[Collected data]
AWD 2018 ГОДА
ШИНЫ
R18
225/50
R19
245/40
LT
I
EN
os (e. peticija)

* * *

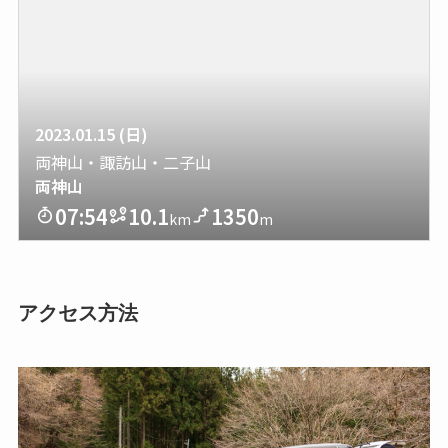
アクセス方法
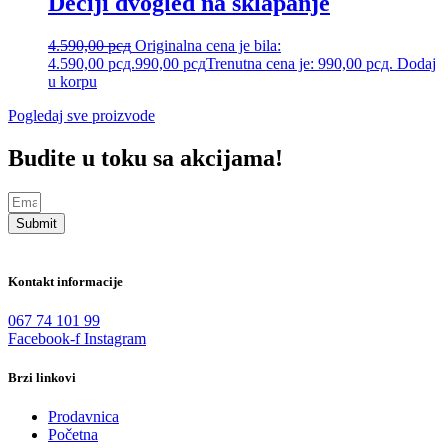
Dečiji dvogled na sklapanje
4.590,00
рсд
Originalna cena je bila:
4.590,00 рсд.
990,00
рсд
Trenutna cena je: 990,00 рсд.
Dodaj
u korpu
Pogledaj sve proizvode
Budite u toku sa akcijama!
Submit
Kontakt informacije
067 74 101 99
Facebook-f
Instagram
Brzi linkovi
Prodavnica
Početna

■ **About this exercise**
How many lines in the entries contain the string "cena"? Answer with the number only.

■ **Solved problem**
2